Foto: Emily Sundblad / Loretta Fahrenholz

Essachai Vow (Christian Kosmas Mayer und Alexander Wolff).

Foto: Klaus Pichler © mumok

Kontrabassist Michael Duch präsentiert Werke von Hanne Darboven.

Foto: Klaus Pichler © mumok

Die Readymades von Marcel Duchamp wie sein berühmtes Urinal haben längst Kultstatus. Doch nur wenige wissen, dass der Gründungsvater der Konzeptkunst und Ahnherr der Dadaisten auch revolutionäre musikalische Ideen verfolgte, indem er etwa die Noten für ein Stück buchstäblich aus dem Hut zauberte und somit ihre (Un-)Ordnung dem Zufall überließ. Er wandte eine musikalische Collagetechnik in nuce an, die vorher nicht vorstellbare Kombinationsmöglichkeiten ermöglichte.

Fast zeitgleich, 1913, schrieb der futuristische Maler Luigi Russolo das Manifest L'arte dei rumori (dt. "Die Kunst der Geräusche") und schuf damit die Utopie für eine bis dahin undenkbare Revolution in der Tonkunst. Zehn Jahre später überlegte László Moholy-Nagy, der Allrounder im Weimarer Bauhaus und Leiter der Metallwerkstatt, wie man durch das Ritzen in Schallplatten direkt Klang erzeugen konnte – ein Prozess, der erst ab den 1970er-Jahren von DJs systematisch realisiert wurde.

Das Eigenleben der Partitur

Das sind nur drei Beispiele dafür, wie die musikalischen Avantgarden des 20. Jahrhunderts Impulse von außen erhielten, die oftmals aus der bildenden Kunst stammten. Umgekehrt sprengten auch Komponisten die etablierten Genregrenzen: Arnold Schönberg verstand sich ebenso sehr als Maler wie als Komponist, auch wenn seine Bilder weniger revolutionär waren als jene von Wassily Kandinsky, mit dem er einen regen Gedankenaustausch pflegte.

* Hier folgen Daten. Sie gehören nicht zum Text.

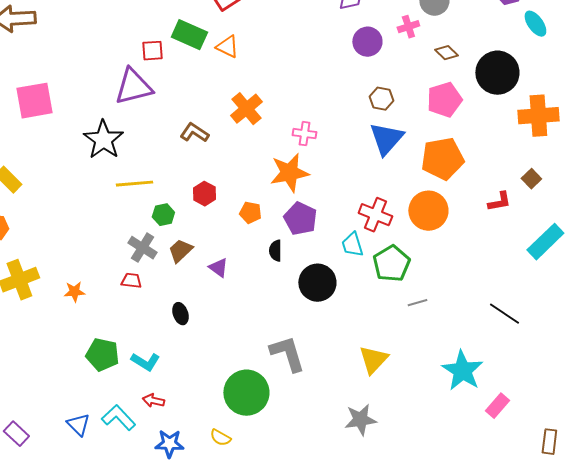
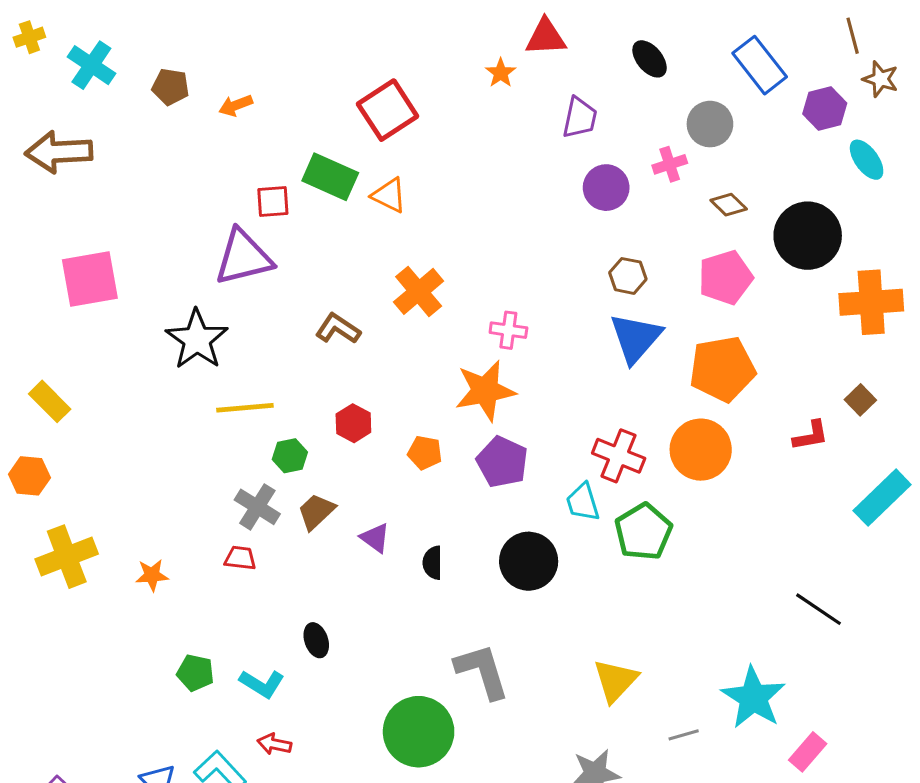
black semicircle: (275, 251) -> (432, 563), moved
gray line: (417, 303) -> (684, 735), moved
black ellipse: (180, 314) -> (316, 640), moved
green pentagon: (102, 355) -> (195, 673), size x0.7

Im Lauf des Jahrhunderts wurde mit der Auflösung traditioneller musikalischer Formen auch der grafische Aspekt der Partituren so bedeutsam, dass dieser sich verselbstständigte und mitunter – in einer wahren "Augenmusik" – zum Wesentlichen wurde. Musiker wurden zu Aktionisten, Literaten zu Bild- und Klangkünstlern, Maler zu Musikern. Das, was Adorno die "Verfransung der Künste" nannte, wurde zu einem weit verbreiteten Phänomen.

Ein "Tao der Musik"

Gerhard Rühm, Mitbegründer der Wiener Gruppe, erkundete solche Grenzüberschreitungen nicht nur in seinen Lautgedichten und in seiner visuellen Poesie, sondern entwickelte außerdem sein ein-ton-stück, das er dezidiert ein "Tao der Musik" nannte, während in den USA gleichzeitig Musik in Meditation und absichtsvolle Absichtslosigkeit überging.

Für Amerika wie Europa die wohl einflussreichste Figur war hier John Cage, und es ist kein Zufall, dass ihm Duchamp ein halbes Jahrhundert nach seinen eigenen musikalischen Experimenten ein Notenblatt schenkte. Cage und die gesamte New Yorker Avantgarde wären undenkbar ohne ihre enge Verbindung zu bildenden Künstlerinnen und Künstlern. Und auch in der Fluxus-Bewegung, die nach dem Dadaismus nochmals den Kunstbegriff radikal infrage stellte, verschmolzen per Aktion klangliche und performative Elemente zu einem Gesamtbild.

Um all diese Entwicklungen kreist die aktuelle Ausstellung Doppelleben. Bildende Künstler_innen machen Musik im Museum moderner Kunst Wien (Mumok). Und es ist nur folgerichtig, dass es in ihrem Zusammenhang eine exemplarische Konzertreihe gibt, die das Thema anschaulich und hörbar macht. Drei Konzerte haben bereits vor dem Sommer stattgefunden, nun wird die Reihe mit vier weiteren Projekten fortgesetzt.

Eine Nitsch-Premiere

Der erste dieser Abende verspricht bereits Spektakuläres: Hermann Nitsch, der im Sommer seinen 80. Geburtstag feierte und als einer der wichtigsten Vertreter des Wiener Aktionismus einen bedeutenden Raum in der Sammlung des Mumok einnimmt, feiert eine Premiere.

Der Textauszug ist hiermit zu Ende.